[Stored dataset items]
☆ ☆ ☆
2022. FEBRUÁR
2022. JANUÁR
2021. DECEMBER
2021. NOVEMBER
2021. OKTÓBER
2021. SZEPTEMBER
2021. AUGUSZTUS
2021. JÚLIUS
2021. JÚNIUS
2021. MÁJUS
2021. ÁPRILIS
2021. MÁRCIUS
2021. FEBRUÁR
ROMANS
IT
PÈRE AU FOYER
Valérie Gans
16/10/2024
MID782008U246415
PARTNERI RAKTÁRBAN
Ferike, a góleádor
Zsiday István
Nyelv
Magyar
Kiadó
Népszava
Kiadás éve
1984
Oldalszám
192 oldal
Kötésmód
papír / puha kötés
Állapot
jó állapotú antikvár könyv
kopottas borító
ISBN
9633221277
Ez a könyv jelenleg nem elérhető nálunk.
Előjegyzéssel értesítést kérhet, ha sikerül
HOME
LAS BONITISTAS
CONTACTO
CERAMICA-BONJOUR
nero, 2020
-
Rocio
☆ ☆ ☆
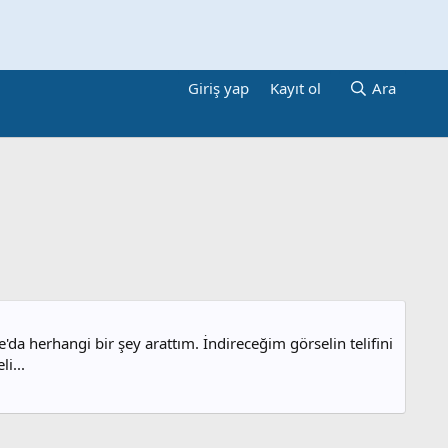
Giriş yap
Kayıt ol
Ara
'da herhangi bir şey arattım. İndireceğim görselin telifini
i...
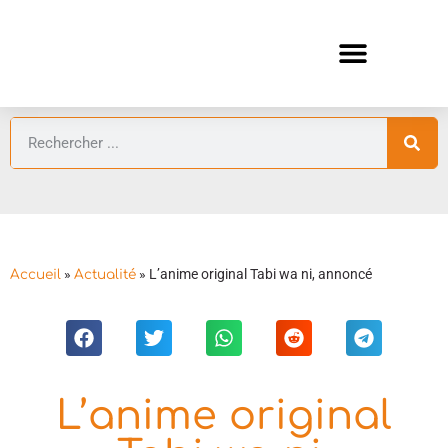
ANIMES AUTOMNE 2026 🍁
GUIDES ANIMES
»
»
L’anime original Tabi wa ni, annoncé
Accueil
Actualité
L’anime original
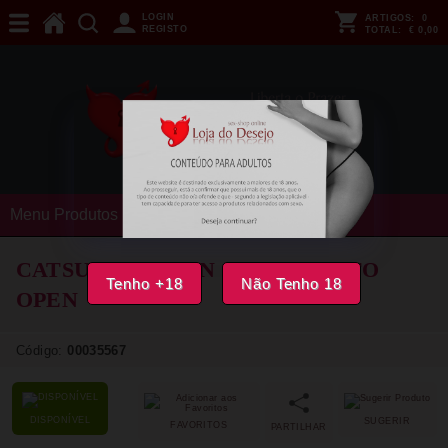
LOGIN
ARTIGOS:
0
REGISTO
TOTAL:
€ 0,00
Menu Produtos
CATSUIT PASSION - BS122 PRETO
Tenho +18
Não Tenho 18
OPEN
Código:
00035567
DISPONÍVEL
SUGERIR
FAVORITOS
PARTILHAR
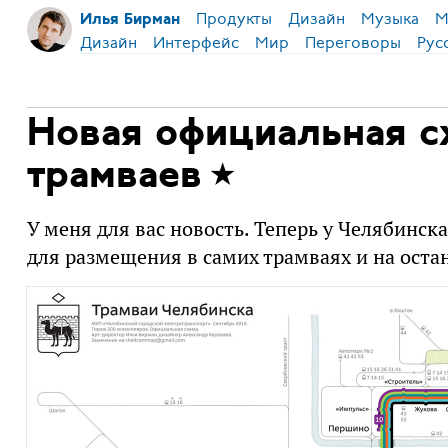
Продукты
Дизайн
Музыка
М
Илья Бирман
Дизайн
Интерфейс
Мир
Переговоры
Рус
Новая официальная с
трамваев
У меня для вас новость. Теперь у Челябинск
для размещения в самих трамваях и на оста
☆ ☆ ☆
The answer must consist of every line above that contains the word "original".

_Written solution_.
L’anime original Tabi wa ni, annoncé
L’anime original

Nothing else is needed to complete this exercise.